Tarih: Aralık 2003

Gazete/Dergi: Roll

JOHN CALE 

Hobo Sapiens 

(EMI) 

John Cale rock dünyada en etkileyici karakterlerden birine sahip. Velvet Underground, Andy Warhol, La-Monte Young, Brian Eno birlikte ürettiği adlardan bazıları. Buna köşe taşı bir sürü albümün prodüktörlüğünü ekleyince anıtsal boyutlarda bir külliyat çıkıyor karşımıza. John Cale, parçası olduğu projeler dışında hatırı sayılır bir solo kariyere de sahip. ”Paris 1919” (1973). “Fear” (1974). “Music For A New Society” (1982) ve “Fragments of A Rainy Season” (1992) Cale’in en önemli solo çalışmaları. 1996’daki ”Walking On Locusts” adlı çok da başarılı bulunmayan albümü ise “Hobo Sapiens” öncesi son solo çalışması (bu ilkbaharda çıkan ”5 Tracks” adlı EP’yi saymazsak). Bu yedi yıllık ara dönemde Cale daha çok film müzikleriyle uğraşmış. John Cale’in bir yazısında Bob Dylan için kullandığı bir sözcük Hobo Sapiens. “Hobo” İnglizcede bohçasını sırtına atıp bulduğu vasıtalarla seyahat eden, geçici işlerde çalışan yoksullara, göçebe işçilere verilen ad.

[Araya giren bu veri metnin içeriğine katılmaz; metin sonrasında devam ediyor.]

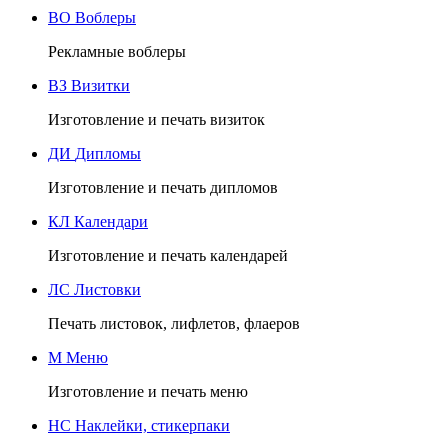
ВО
Воблеры
Рекламные воблеры
ВЗ
Визитки
Изготовление и печать визиток
ДИ
Дипломы
Изготовление и печать дипломов
КЛ
Календари
Изготовление и печать календарей
ЛС
Листовки
Печать листовок, лифлетов, флаеров
М
Меню
Изготовление и печать меню
НС
Наклейки, стикерпаки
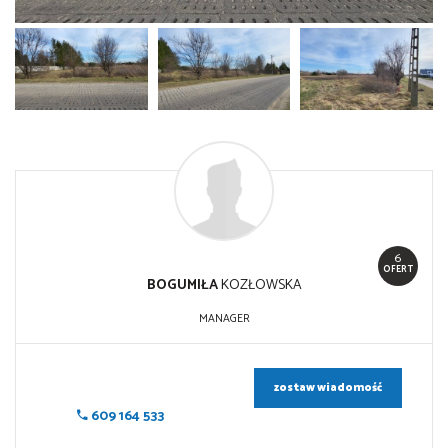
6
OFERT
BOGUMIŁA
KOZŁOWSKA
MANAGER
zostaw wiadomość
609 164 533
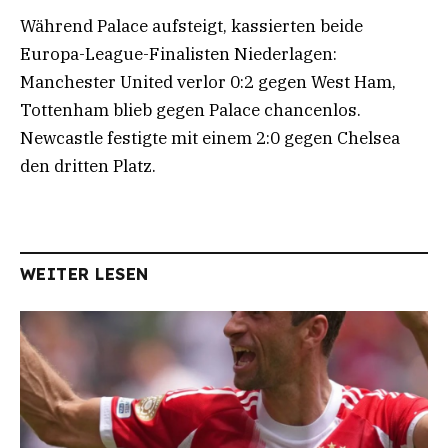
Während Palace aufsteigt, kassierten beide
Europa-League-Finalisten Niederlagen:
Manchester United verlor 0:2 gegen West Ham,
Tottenham blieb gegen Palace chancenlos.
Newcastle festigte mit einem 2:0 gegen Chelsea
den dritten Platz.
WEITER LESEN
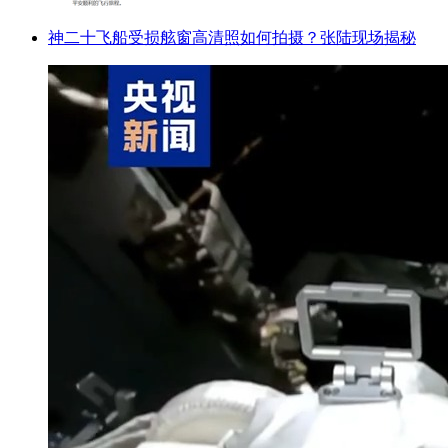
神二十飞船受损舷窗高清照如何拍摄？张陆现场揭秘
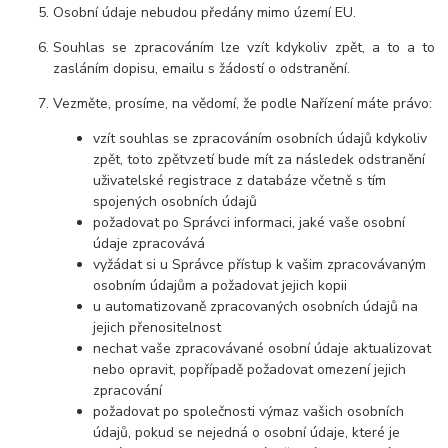
Osobní údaje nebudou předány mimo území EU.
Souhlas se zpracováním lze vzít kdykoliv zpět, a to a to
zasláním dopisu, emailu s žádostí o odstranění.
Vezměte, prosíme, na vědomí, že podle Nařízení máte právo:
vzít souhlas se zpracováním osobních údajů kdykoliv
zpět, toto zpětvzetí bude mít za následek odstranění
uživatelské registrace z databáze včetně s tím
spojených osobních údajů
požadovat po Správci informaci, jaké vaše osobní
údaje zpracovává
vyžádat si u Správce přístup k vašim zpracovávaným
osobním údajům a požadovat jejich kopii
u automatizovaně zpracovaných osobních údajů na
jejich přenositelnost
nechat vaše zpracovávané osobní údaje aktualizovat
nebo opravit, popřípadě požadovat omezení jejich
zpracování
požadovat po společnosti výmaz vašich osobních
údajů, pokud se nejedná o osobní údaje, které je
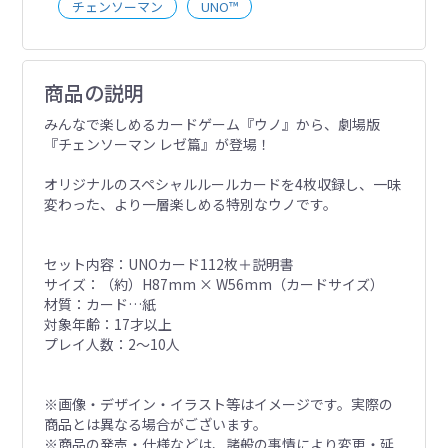
チェンソーマン
UNO™
商品の説明
みんなで楽しめるカードゲーム『ウノ』から、劇場版
『チェンソーマン レゼ篇』が登場！
オリジナルのスペシャルルールカードを4枚収録し、一味
変わった、より一層楽しめる特別なウノです。
セット内容：UNOカード112枚＋説明書
サイズ：（約）H87mm × W56mm（カードサイズ）
材質：カード…紙
対象年齢：17才以上
プレイ人数：2〜10人
※画像・デザイン・イラスト等はイメージです。実際の
商品とは異なる場合がございます。
※商品の発売・仕様などは、諸般の事情により変更・延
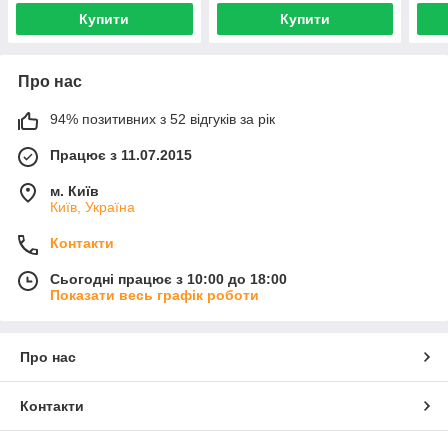
PREMIUM
Купити
Купити
Про нас
94% позитивних з 52 відгуків за рік
Працює з 11.07.2015
м. Київ
Київ, Україна
Контакти
Сьогодні працює з 10:00 до 18:00
Показати весь графік роботи
Про нас
Контакти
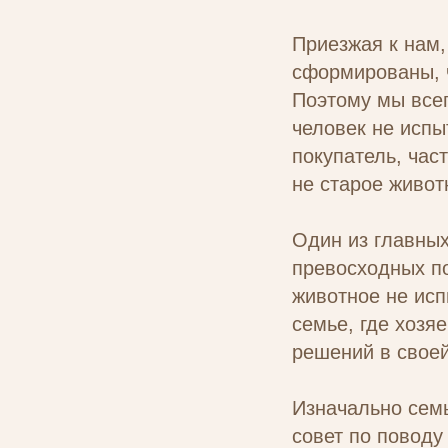
Приезжая к нам,
сформированы, 
Поэтому мы всег
человек не исп
покупатель, час
не старое живот
Один из главных
превосходных по
животное не исп
семье, где хозя
решений в своей
Изначально семь
совет по поводу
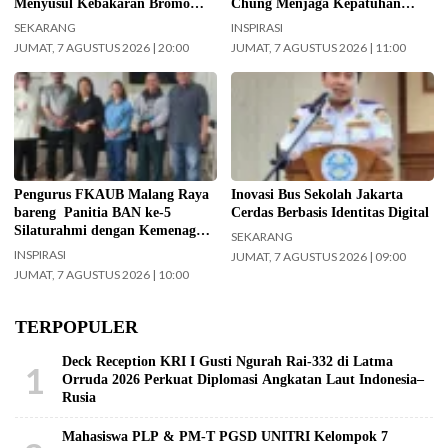
Menyusul Kebakaran Bromo
Chung Menjaga Kepatuhan
Meluas ke Arah Bukit B 29
Pasien Diabetes
SEKARANG
INSPIRASI
JUMAT, 7 AGUSTUS 2026 | 20:00
JUMAT, 7 AGUSTUS 2026 | 11:00
Jajaran Pengurus FKAUB Malang
Kepala UPAS Dishub DKI Jakarta,
beserta perwakilan panitia
Koharudin. (Foto: Nugroho Sejati-
pelaksana Barikan Anak Nusantara
beritajakarta.id)
(BAN) Ke – 5 silaturahmi dengan
Yayasan Masjid Agung Jami Kota
Malang. Selain itu juga silaturahmi
Pengurus FKAUB Malang Raya
Inovasi Bus Sekolah Jakarta
dengan jajaran Kantor
bareng Panitia BAN ke-5
Cerdas Berbasis Identitas Digital
Kementerian Agama (Kemenag)
Silaturahmi dengan Kemenag
SEKARANG
Kabupaten Malang. (Foto: ist)
Kabupaten Malang dan Yayasan
INSPIRASI
JUMAT, 7 AGUSTUS 2026 | 09:00
Masjid Agung Jami Malang
JUMAT, 7 AGUSTUS 2026 | 10:00
TERPOPULER
Deck Reception KRI I Gusti Ngurah Rai-332 di Latma
1
Orruda 2026 Perkuat Diplomasi Angkatan Laut Indonesia–
Rusia
Mahasiswa PLP & PM-T PGSD UNITRI Kelompok 7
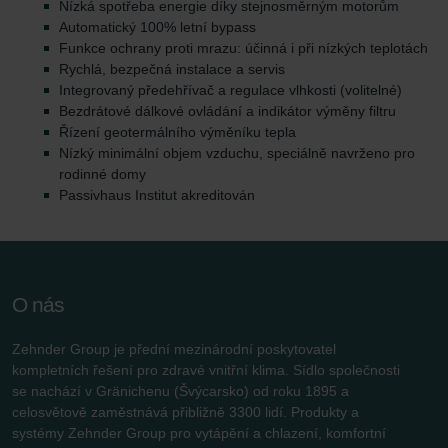
Nízká spotřeba energie díky stejnosměrným motorům
Automatický 100% letní bypass
Funkce ochrany proti mrazu: účinná i při nízkých teplotách
Rychlá, bezpečná instalace a servis
Integrovaný předehřívač a regulace vlhkosti (volitelné)
Bezdrátové dálkové ovládání a indikátor výměny filtru
Řízení geotermálního výměníku tepla
Nízký minimální objem vzduchu, speciálně navrženo pro
rodinné domy
Passivhaus Institut akreditován
O nás
Zehnder Group je přední mezinárodní poskytovatel
kompletních řešení pro zdravé vnitřní klima. Sídlo společnosti
se nachází v Gränichenu (Švýcarsko) od roku 1895 a
celosvětově zaměstnává přibližně 3300 lidí. Produkty a
systémy Zehnder Group pro vytápění a chlazení, komfortní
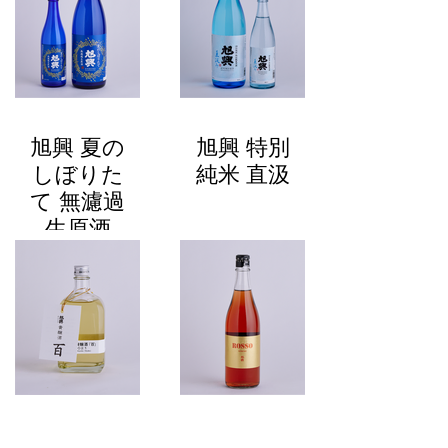
旭興 夏の
旭興 特別
しぼりた
純米 直汲
て 無濾過
生原酒
旭興 貴醸
旭興 磨き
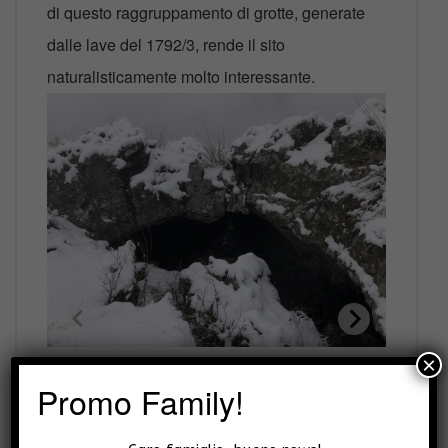
di questo raggruppamento di grotte, generate
dalle lave del 1792/3, rende il sito
naturalisticamente molto interessante.
×
Promo Family!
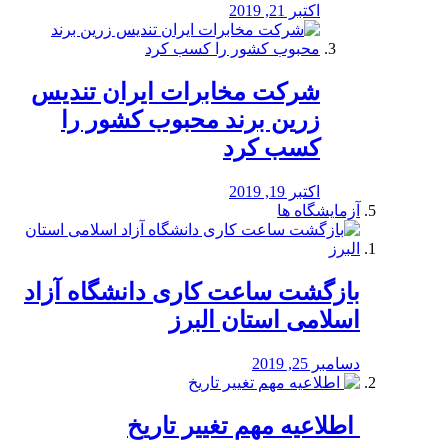
اکتبر 21, 2019
شرکت مخابرات ایران تندیس
زرین برند محبوب کشور را
کسب کرد
اکتبر 19, 2019
آزمایشگاه ها
بازگشت ساعت کاری دانشگاه آزاد
اسلامی استان البرز
دسامبر 25, 2019
️ اطلاعیه مهم تغییر تاریخ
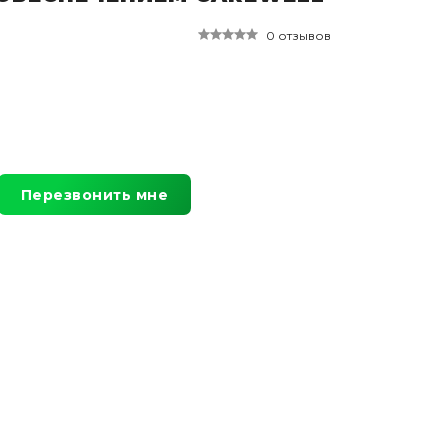
0 отзывов
Перезвонить мне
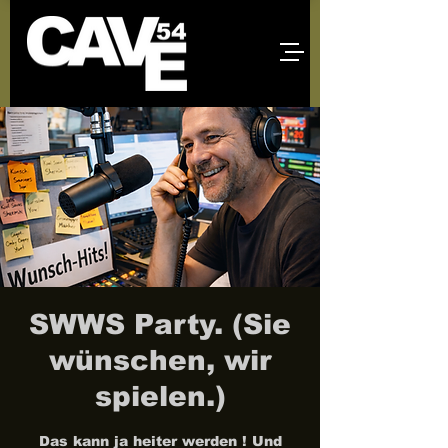
SWWS Party. (Sie
wünschen, wir
spielen.)
Das kann ja heiter werden ! Und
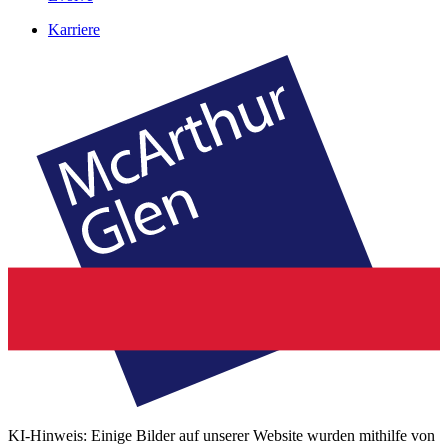
Karriere
KI-Hinweis: Einige Bilder auf unserer Website wurden mithilfe von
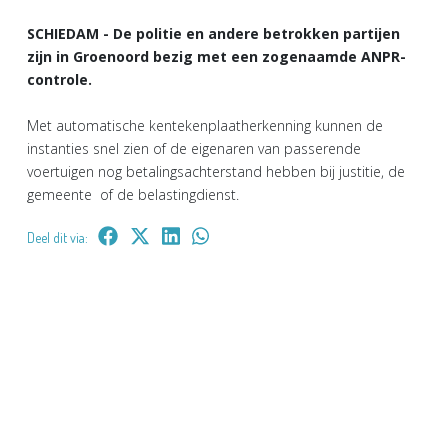
SCHIEDAM - De politie en andere betrokken partijen
zijn in Groenoord bezig met een zogenaamde ANPR-
controle.
Met automatische kentekenplaatherkenning kunnen de
instanties snel zien of de eigenaren van passerende
voertuigen nog betalingsachterstand hebben bij justitie, de
gemeente of de belastingdienst.
Deel dit via:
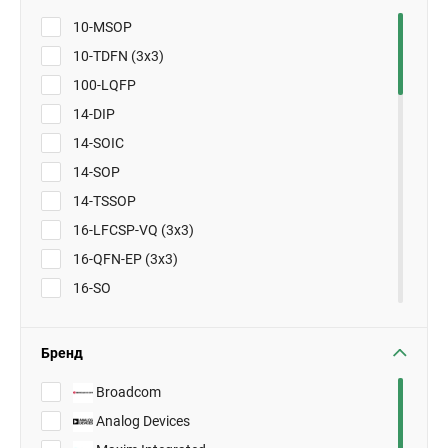
10-MSOP
10-TDFN (3x3)
100-LQFP
14-DIP
14-SOIC
14-SOP
14-TSSOP
16-LFCSP-VQ (3x3)
16-QFN-EP (3x3)
16-SO
16-SOIC
16-SSOP
Бренд
16-TSSOP
Broadcom
20-SSOPA
Analog Devices
24-TQFN (4x4)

Açıkçası, bu ad albümün ruhuna hiç yakışmıyor. “Hobo Sapiens” ancak yerleşik birinin, teknolojiye aşina ve kolayca ulaşabilen, yüksek sanatla haşır neşir, varsıl birinin yapabileceği bir albüm. Bir “hobo”nun hayatını belirleyen ve cazip kılan şey belirsizliklerse, bu albümün belirleyici özelliği ve en büyük zaafı önceden belirlenmişliği. Denildiğine göre, Cale son iki yılını, kapanıp Pro Toolsteknolojisine vakıf olmaya çalışmakla geçirmiş ve öğrendiklerinin uygulamasını da bu albümde yapmış. Albümün bu “kontrollü” halinin altında bu teknolojinin de bir rolü var sanırım. Sokak sesleri taklitleri içeren “Reading My Mind” ve ”Bicycle” adlı parçalarda bile aslında sokaktan o kadar uzakta bir sound var ki…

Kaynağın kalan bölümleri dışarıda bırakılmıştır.